Цхултрим Тращи (18.10.2011)

----------


## Денис Евгеньев

> омрачение *знанием*


Вы им уже не омрачены?

----------

Дондог (21.10.2011)

----------


## Сергей Хос

Юморить конечно проще, чем понять, о чем речь.

----------

Дондог (21.10.2011)

----------


## Юй Кан

> Все, к сожалению, несколько сложнее, потому что тогда придется подбирать другой перевод для слова _аварана_, и возникнет путаница. Клеша создает омрачение (аврану), но не только она. Есть еще и джнеяаварана (омрачение знанием), которую создают не клеши. Так что клеша - это клеша, а омрачение или загрязнение - аврана (тиб. sgrib pa).

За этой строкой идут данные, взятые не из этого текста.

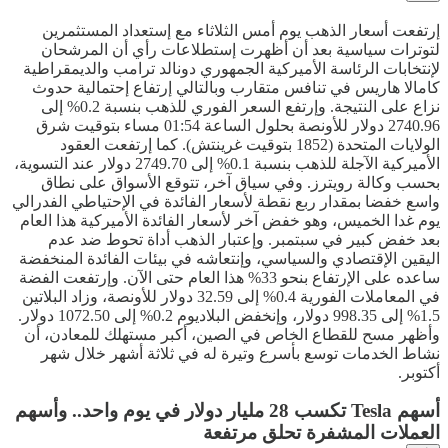
إرتفعت أسعار الذهب يوم أمس الثلاثاء مع إستعداد المستثمرين
لتوترات سياسية بعد أن أظهرت إستطلاعات رأي أن المرشحان
لإنتخابات الرئاسة الأميركية الجمهوري دونالد ترامب والديمقراطية
كامالا هاريس في تنافس متقارب وبالتالي إرتفاع إحتمالية حدوث
نزاع على النتيجة. وإرتفع السعر الفوري للذهب بنسبة 0.2% إلى
2740.96 دولار للأونصة بحلول الساعة 01:54 مساء بتوقيت شرق
الولايات المتحدة (1852 بتوقيت غرينتش). كما إرتفعت العقود
الأميركية الآجلة للذهب بنسبة 0.1% إلى 2749.70 دولار عند التسوية،
بحسب وكالة رويترز. وفي سياق آخر، تتوقع الأسواق على نطاق
واسع خفضا بمقدار ربع نقطة لأسعار الفائدة في الإحتياطي الفدرالي
يوم غدا الخميس، وهو خفض آخر لأسعار الفائدة الأميركية هذا العام
بعد خفض كبير في سبتمبر. وإعتبار الذهب أداة تحوط ضد عدم
اليقين الإقتصادي والسياسي، وإنتعاشه في بيئات الفائدة المنخفضة
ساعده على الإرتفاع بنحو 33% هذا العام حتى الآن. وإرتفعت الفضة
في المعاملات الفورية 0.4% إلى 32.59 دولار للأونصة، وزاد البلاتين
1.5% إلى 998.35 دولار، وإنخفض البلاديوم 0.2% إلى 1072.50 دولار.
وأظهر مسح للقطاع الخاص في الصين، أكبر مستهلك للمعادن، أن
نشاط الخدمات توسع بأسرع وتيرة له في ثلاثة أشهر خلال شهر
أكتوبر.
أسهم Tesla تكسب 28 مليار دولار في يوم واحد.. وأسهم
العملات المشفرة تحلق مرتفعة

Уже минимум пару раз обсуждали варианты перевода "аварана" и "аварана-двая" (двух аваран). В результате сам пришёл к такому варианту. Может, пригодится?

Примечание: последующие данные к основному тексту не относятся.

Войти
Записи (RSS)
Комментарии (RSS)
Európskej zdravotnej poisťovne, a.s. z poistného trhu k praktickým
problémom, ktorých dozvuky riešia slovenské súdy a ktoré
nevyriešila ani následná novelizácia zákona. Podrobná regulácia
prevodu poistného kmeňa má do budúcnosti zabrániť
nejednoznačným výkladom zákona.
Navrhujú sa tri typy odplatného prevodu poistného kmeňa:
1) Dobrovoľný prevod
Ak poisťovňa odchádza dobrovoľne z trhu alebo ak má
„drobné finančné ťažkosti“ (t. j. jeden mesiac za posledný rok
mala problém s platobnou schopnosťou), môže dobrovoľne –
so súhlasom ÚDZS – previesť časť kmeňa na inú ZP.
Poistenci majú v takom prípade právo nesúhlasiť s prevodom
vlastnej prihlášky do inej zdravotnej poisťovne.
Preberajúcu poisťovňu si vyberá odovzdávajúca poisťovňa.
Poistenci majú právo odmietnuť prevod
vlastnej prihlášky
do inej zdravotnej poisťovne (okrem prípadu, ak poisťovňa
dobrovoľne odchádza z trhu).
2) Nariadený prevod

ДВОЙНОЕ ПРЕПЯТСТВИЕ (аварана-двая) — препятствие клеш-омрачений (клеша-аварана) и препятствие ещё подлежащего узнаванию (джнея-аварана).

----------

Цхултрим Тращи (18.10.2011)

----------


## Сергей Хос

> ДВОЙНОЕ ПРЕПЯТСТВИЕ (аварана-двая) — препятствие клеш-омрачений (клеша-аварана) и препятствие ещё подлежащего узнаванию (джнея-аварана).


Спасибо.
Но препятствие мне лично не очень как-то. Там звучит, типа, что мы куда-то идем, и вдруг споткнулись. А аварана, это препятствие, конечно, но, скорее, как "то, что скрывает" нечто имеющееся: изначальную мудрость, или природу будды. Переводчики Большого ламрима попытались передать это словом "завеса". А Thanissaro Bhikkhu в Аварана сутте дает вариант obstacles, hindrances that overwhelm awareness.
И потом, почему "препятствие ещё подлежащего узнаванию"? Ведь если клеша-аварана - это завесы, созданные клешами, то наверное и джнея-аварана - завеса, созданная знанием. Тем, что уже познано, а не наоборот.

----------

Цхултрим Тращи (18.10.2011)

----------


## Денис Евгеньев

А ведь как было бы проще "покров над познаваемым".
Сергей Хос, Вы не раличаете jJeya и jJAna, предпочитая метод аналогий?

----------


## До

> Ну, давайте по-новой: принимает ли Будда прибежище в Сангхе?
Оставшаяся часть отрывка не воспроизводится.